WHAT TO PRODUCE ::
Begin at the line containing "お電話でのお問い合わせはこちらから" and restate it and each line after it exactly, up to and including the last line below. Leave pictures out.

··· PROVIDED MATERIAL ···

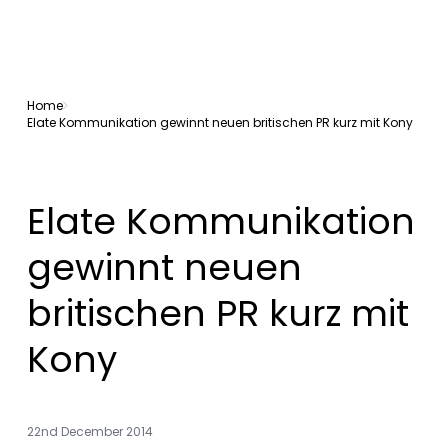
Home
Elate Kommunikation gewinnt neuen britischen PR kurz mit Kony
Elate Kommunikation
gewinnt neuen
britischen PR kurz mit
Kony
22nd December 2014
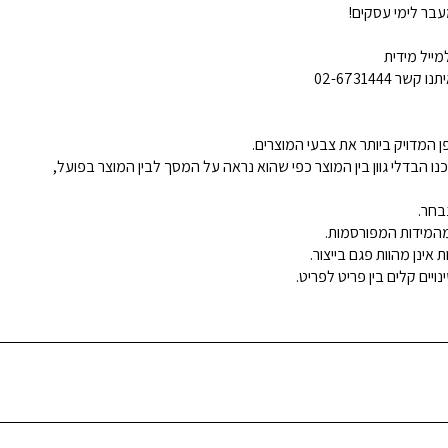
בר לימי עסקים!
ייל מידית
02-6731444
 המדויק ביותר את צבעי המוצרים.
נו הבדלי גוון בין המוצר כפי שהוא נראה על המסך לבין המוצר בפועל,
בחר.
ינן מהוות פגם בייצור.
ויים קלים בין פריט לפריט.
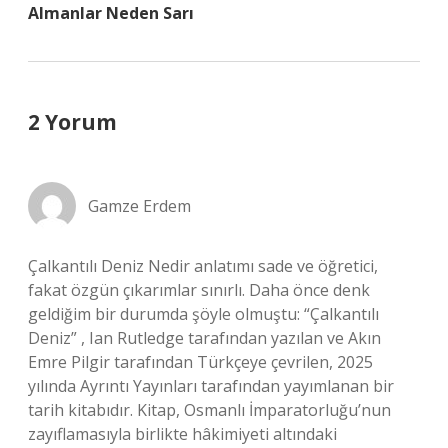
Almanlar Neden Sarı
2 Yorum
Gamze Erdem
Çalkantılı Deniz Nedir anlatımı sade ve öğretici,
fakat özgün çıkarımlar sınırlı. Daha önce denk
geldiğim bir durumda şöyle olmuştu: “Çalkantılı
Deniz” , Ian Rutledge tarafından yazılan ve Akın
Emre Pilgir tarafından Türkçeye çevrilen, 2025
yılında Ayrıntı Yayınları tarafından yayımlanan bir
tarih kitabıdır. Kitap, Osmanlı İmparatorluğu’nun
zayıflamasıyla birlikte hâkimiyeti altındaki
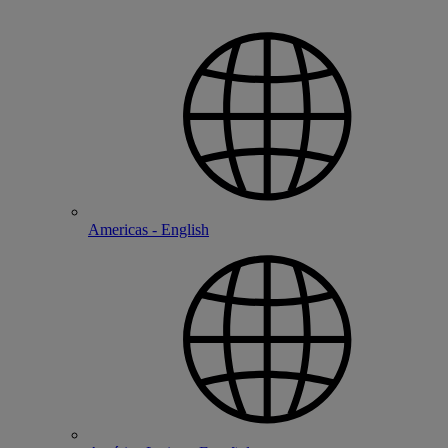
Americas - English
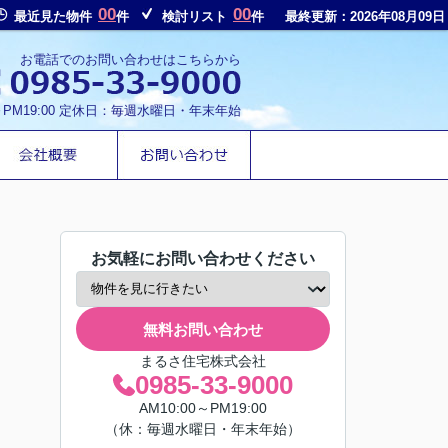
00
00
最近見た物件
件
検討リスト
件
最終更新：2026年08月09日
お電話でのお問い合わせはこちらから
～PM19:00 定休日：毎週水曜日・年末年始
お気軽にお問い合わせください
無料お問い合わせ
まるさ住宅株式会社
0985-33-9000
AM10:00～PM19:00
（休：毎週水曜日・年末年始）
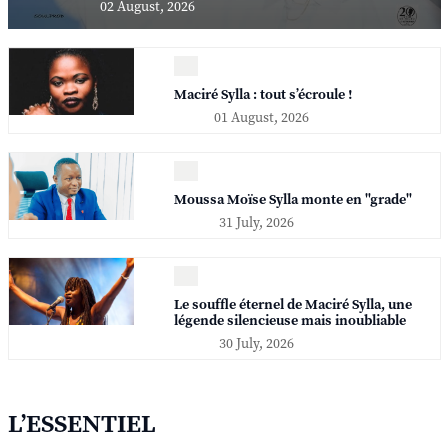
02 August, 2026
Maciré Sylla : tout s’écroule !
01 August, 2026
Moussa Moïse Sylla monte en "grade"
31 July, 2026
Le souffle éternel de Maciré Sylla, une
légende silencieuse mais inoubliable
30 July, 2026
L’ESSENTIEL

···

ANSWER TO THE EXERCISE ::
お電話でのお問い合わせはこちらから
～PM19:00 定休日：毎週水曜日・年末年始
お気軽にお問い合わせください
無料お問い合わせ
まるさ住宅株式会社
0985-33-9000
AM10:00～PM19:00
（休：毎週水曜日・年末年始）
02 August, 2026
Maciré Sylla : tout s’écroule !
01 August, 2026
Moussa Moïse Sylla monte en "grade"
31 July, 2026
Le souffle éternel de Maciré Sylla, une
légende silencieuse mais inoubliable
30 July, 2026
L’ESSENTIEL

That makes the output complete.